結婚してもいないのに…

「同棲中の浮気」も慰謝料が必要?

2014.06.24 TUE


単に同棲状態を解消するだけなのか、それとも婚約破棄になってしまっているのかが大きなポイントになるという…
弁護士事務所には、恋愛トラブルが原因で駆け込んでくる人も多いもの。なかには「自分の浮気が原因で、1年ほど同棲していた彼女と破局。すると、彼女から慰謝料を請求された…」なんていう相談も。

さてこの場合、慰謝料は払わないといけないのでしょうか?

結論から言うと、単に付き合っていただけなら、万が一訴えられても、慰謝料の請求が裁判で認められることはまずありません。同棲をしていても無理でしょう。「浮気」による慰謝料の請求が認められるのは、(1)結婚しているとき、(2)婚約しているとき、(3)内縁状態にあるとき、だけです。

ただし、(2)や(3)の状態には注意が必要。(2)の「婚約」は、「結婚しようね!」という二人の口約束だけでも認められます。結婚や婚約(婚姻予約)は、一種の契約として扱われるので、不当な理由で一方的に破棄されたら、慰謝料を請求することが可能なんですね。とはいえ、実際に裁判で慰謝料を請求するには、結納、両家の挨拶、結婚準備、同居準備、婚約指輪など、何らかの客観的事実が必要になってきます。

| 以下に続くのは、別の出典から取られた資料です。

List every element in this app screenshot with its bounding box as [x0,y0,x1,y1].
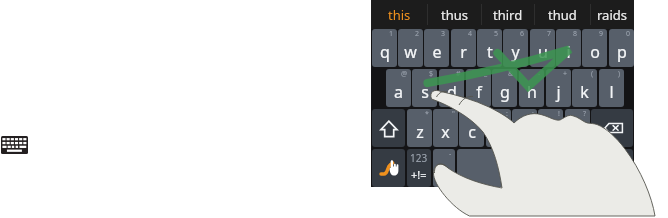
button[interactable]: 7 [530,29,555,67]
button[interactable]: Keyboard [1,136,28,154]
button[interactable]: ( [572,69,597,107]
staticText: f [476,81,482,103]
staticText: r [460,41,467,63]
button[interactable]: 9 [582,29,607,67]
button[interactable]: Shift [372,109,405,147]
button[interactable]: third [481,0,534,29]
staticText: 6 [520,29,525,39]
staticText: u [538,41,548,63]
staticText: # [456,69,461,79]
staticText: ) [618,69,621,79]
staticText: this [388,6,411,24]
button[interactable]: ) [599,69,624,107]
staticText: ; [532,109,534,119]
staticText: a [394,81,403,103]
button[interactable]: 8 [556,29,581,67]
staticText: 5 [494,29,499,39]
staticText: j [556,81,561,103]
button[interactable]: 6 [503,29,528,67]
staticText: ? [583,109,587,119]
staticText: +!= [411,167,427,182]
button[interactable]: : [486,109,511,147]
button[interactable]: @ [386,69,411,107]
button[interactable]: # [439,69,464,107]
button[interactable]: $ [412,69,437,107]
button[interactable]: ! [538,109,563,147]
button[interactable]: ; [512,109,537,147]
staticText: 7 [547,29,552,39]
staticText: z [416,121,424,143]
button[interactable]: 1 [372,29,397,67]
button[interactable]: Gesture typing [372,149,405,187]
staticText: s [421,81,429,103]
staticText: c [468,121,476,143]
button[interactable]: ' [459,109,484,147]
button[interactable]: thus [427,0,481,29]
staticText: _ [484,69,488,79]
staticText: ! [558,109,560,119]
staticText: , [442,161,447,183]
staticText: : [506,109,508,119]
button[interactable]: - [519,69,544,107]
button[interactable]: ? [565,109,590,147]
staticText: * [425,109,429,119]
button[interactable]: 5 [477,29,502,67]
staticText: k [580,81,589,103]
staticText: w [404,41,417,63]
staticText: y [511,41,520,63]
staticText: 2 [415,29,420,39]
button[interactable]: this [371,0,427,29]
staticText: e [432,41,442,63]
staticText: third [493,6,523,24]
staticText: l [609,81,614,103]
staticText: raids [597,6,627,24]
button[interactable]: thud [534,0,591,29]
staticText: thud [548,6,577,24]
button[interactable]: + [546,69,571,107]
staticText: 123 [410,151,428,165]
button[interactable]: Backspace [591,109,633,147]
button[interactable]: _ [466,69,491,107]
staticText: g [500,81,510,103]
staticText: 9 [599,29,604,39]
button[interactable]: - [433,149,455,187]
button[interactable]: & [492,69,517,107]
button[interactable]: raids [590,0,634,29]
staticText: & [508,69,514,79]
staticText: 4 [468,29,473,39]
button[interactable]: 2 [398,29,423,67]
button[interactable]: * [407,109,432,147]
staticText: i [566,41,571,63]
staticText: ( [591,69,594,79]
staticText: m [570,121,585,143]
button[interactable]: Enter [601,149,633,187]
staticText: 1 [389,29,394,39]
staticText: 8 [573,29,578,39]
staticText: 0 [626,29,631,39]
staticText: h [527,81,537,103]
staticText: $ [429,69,434,79]
staticText: d [447,81,457,103]
staticText: thus [441,6,468,24]
staticText: 3 [441,29,446,39]
staticText: q [380,41,390,63]
button[interactable] [457,149,575,187]
staticText: x [441,121,450,143]
staticText: - [449,149,452,159]
staticText: p [617,41,627,63]
staticText: - [538,69,541,79]
button[interactable]: 123 [407,149,431,187]
staticText: o [590,41,600,63]
button[interactable]: 0 [609,29,634,67]
staticText: + [563,69,568,79]
staticText: t [487,41,493,63]
button[interactable]: " [433,109,458,147]
button[interactable]: 4 [451,29,476,67]
button[interactable]: 3 [424,29,449,67]
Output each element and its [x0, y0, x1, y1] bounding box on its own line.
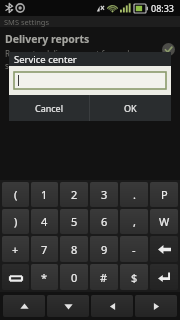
button[interactable]: 3 — [90, 182, 118, 207]
staticText: 1 — [41, 187, 48, 202]
button[interactable]: Down — [47, 295, 89, 317]
button[interactable]: Enter — [150, 264, 178, 290]
button[interactable]: 5 — [60, 209, 88, 234]
button[interactable]: # — [90, 264, 118, 290]
staticText: OK — [124, 102, 137, 114]
button[interactable]: P — [150, 182, 178, 207]
button[interactable]: 8 — [60, 236, 88, 262]
staticText: W — [159, 214, 170, 229]
button[interactable]: , — [120, 209, 148, 234]
button[interactable]: OK — [90, 95, 171, 121]
button[interactable]: Cancel — [9, 95, 89, 121]
button[interactable]: * — [31, 264, 58, 290]
button[interactable]: 4 — [31, 209, 58, 234]
button[interactable]: Right — [135, 295, 177, 317]
button[interactable]: 6 — [90, 209, 118, 234]
staticText: 6 — [101, 214, 108, 229]
staticText: 3 — [101, 187, 108, 202]
staticText: + — [12, 242, 19, 257]
staticText: - — [132, 242, 136, 257]
staticText: $ — [131, 270, 138, 285]
button[interactable]: + — [2, 236, 29, 262]
staticText: 7 — [41, 242, 48, 257]
staticText: Service center — [14, 53, 77, 66]
button[interactable]: 1 — [31, 182, 58, 207]
staticText: SMS settings — [4, 17, 49, 27]
button[interactable]: Backspace — [150, 236, 178, 262]
staticText: Request a delivery report for each messa… — [5, 48, 159, 59]
button[interactable] — [14, 72, 166, 89]
staticText: ) — [14, 214, 18, 229]
button[interactable]: . — [120, 182, 148, 207]
staticText: 2 — [71, 187, 78, 202]
staticText: 5 — [71, 214, 78, 229]
button[interactable]: Space — [2, 264, 29, 290]
button[interactable]: ) — [2, 209, 29, 234]
staticText: # — [100, 270, 108, 285]
staticText: 9 — [101, 242, 108, 257]
staticText: P — [161, 187, 168, 202]
button[interactable]: - — [120, 236, 148, 262]
button[interactable]: 7 — [31, 236, 58, 262]
button[interactable]: W — [150, 209, 178, 234]
staticText: 08:33 — [151, 2, 175, 14]
button[interactable]: ( — [2, 182, 29, 207]
staticText: * — [41, 270, 48, 285]
button[interactable]: 0 — [60, 264, 88, 290]
staticText: . — [133, 187, 136, 202]
button[interactable]: $ — [120, 264, 148, 290]
staticText: Cancel — [35, 102, 64, 114]
staticText: 0 — [71, 270, 78, 285]
button[interactable]: 9 — [90, 236, 118, 262]
staticText: ( — [14, 187, 18, 202]
button[interactable]: 2 — [60, 182, 88, 207]
staticText: , — [133, 214, 136, 229]
staticText: Delivery reports — [5, 32, 90, 46]
button[interactable]: Up — [3, 295, 45, 317]
staticText: 4 — [41, 214, 48, 229]
staticText: send — [5, 60, 24, 71]
staticText: 8 — [71, 242, 78, 257]
button[interactable]: Left — [91, 295, 133, 317]
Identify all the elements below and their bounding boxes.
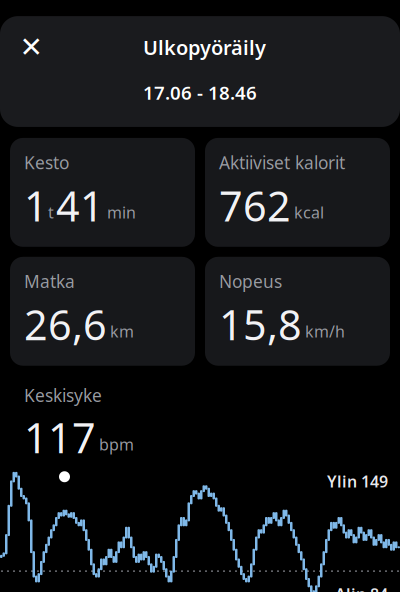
staticText: 117 (24, 410, 96, 465)
staticText: Matka (24, 270, 75, 293)
staticText: Alin 84 (335, 583, 388, 592)
staticText: Kesto (24, 151, 69, 174)
staticText: 15,8 (219, 297, 302, 352)
staticText: min (107, 202, 136, 223)
staticText: bpm (99, 434, 134, 455)
staticText: ✕ (20, 31, 42, 63)
staticText: Ulkopyöräily (143, 34, 266, 60)
staticText: 26,6 (24, 297, 107, 352)
staticText: Aktiiviset kalorit (219, 151, 345, 174)
staticText: 41 (56, 178, 104, 233)
staticText: 17.06 - 18.46 (143, 80, 257, 105)
staticText: 1 (24, 178, 48, 233)
staticText: km (110, 321, 134, 342)
staticText: 762 (219, 178, 291, 233)
button[interactable]: Close (9, 25, 53, 69)
staticText: kcal (294, 202, 324, 223)
staticText: Nopeus (219, 270, 282, 293)
staticText: km/h (305, 321, 345, 342)
staticText: Ylin 149 (327, 471, 388, 492)
staticText: Keskisyke (24, 384, 102, 407)
staticText: t (48, 202, 54, 223)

(3)の「内縁状態」は、婚姻届を提出していないだけで、実質的には「夫婦関係」にある状態です。「同居の期間」「住民票の記載」「財布を一緒にしていたか」「冠婚葬祭に夫婦として出席していたか」等々の事実から判断されますが、過去の判例では、わずか数か月の同居でも「内縁関係」と認めたケースがありました。内縁の場合は、婚姻届を出していなくても夫婦と同じように扱われるので、浮気(不貞行為)をすれば10~150万円、浮気(不貞行為)によって内縁を解消することになったら、200~300万の慰謝料を払わなければならないことも。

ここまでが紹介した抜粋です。